Got a call from a customer last week with a gas leak. So we went to look at it right away. His dryer had a leak so the gas company shut it off and inspected the rest of the house. Supposedly there was a very minor leak at a 1” coupling. We couldn’t find a leak, but the gas guy tagged it. HO had 14 days to get it fixed or they would be back to lock him out.

Our problem was there were no unions on that side of the house. So we called the supply house and they suggested using viega. So we stopped by to check it out. 

So we scheduled it for today. The counter guy said the rep would be in town and would meet us at the job site. Pretty nice system. Only thing I don’t like about it is the crimps look like hack work to me.

Well, my Master was so impressed that I think he’s going to buy the m12.


----------



## ShtRnsdownhill (Jan 13, 2016)

OpenSights said:


> Got a call from a customer last week with a gas leak. So we went to look at it right away. His dryer had a leak so the gas company shut it off and inspected the rest of the house. Supposedly there was a very minor leak at a 1” coupling. We couldn’t find a leak, but the gas guy tagged it. HO had 14 days to get it fixed or they would be back to lock him out.
> 
> Our problem was there were no unions on that side of the house. So we called the supply house and they suggested using viega. So we stopped by to check it out.
> 
> ...



new technology is nice, but sometimes new is NOT better...there are no long term tests of the mega press on gas lines, and having a small rubber O ring sealing the gas doesnt sit well with me...
threaded pipe connections are proven for over 100 years to hold up fine....im sure the company did the minimum testing to get it approved or paid its way to market...with that said , how many new plumbing products have failed in the past with water and heat lines?? lots...and with liabilities nowa days, I would hate to be blamed for a gas explosion that takes out a house or building....
im sure the mega press is faster than traditional threading and thats the sales point along with no mess of threading...
maybe down the road ill be swayed , but not right now..


----------



## OpenSights (Mar 23, 2015)

That’s true. For gas, 90% of the time we use black pipe. For tough ones we use lightning strike... and I have a hard time trusting that stuff, however I haven’t had a leak yet.

I doubt we’ll be using it for gas, just pex and copper. We use to use everloc by Rehau, but we were the only ones buying it from the supply house and it was hard to sell. We’d bid say $5k to repipe a house and the next guy would bid $3500.


----------



## skoronesa (Oct 27, 2015)

OpenSights said:


> Well, my Master was so impressed that I think he’s going to buy the m12.

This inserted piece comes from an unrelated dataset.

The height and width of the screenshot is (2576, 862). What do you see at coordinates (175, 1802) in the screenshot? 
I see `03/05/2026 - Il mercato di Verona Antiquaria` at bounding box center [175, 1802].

I highly suggest you get a full sized crimp tool. I don't know if you have propress, but the megapress tools use even more power for a given size. I guess you could just buy extra batteries but I would rather under work a tool/battery than overwork it.



The rp200 that I carry can do up to 1-1/4" copper and 3/4" black iron. Pretty handy. I never do black iron though.


If you're going to get one get the best one you can that will do all you need.








.











.


----------



## dhal22 (Jul 30, 2010)

We use Megapress (Ridgid of course) for repairs. Very handy in leak situations. Other than that it's too much fun threading to do a new job in megapress.


----------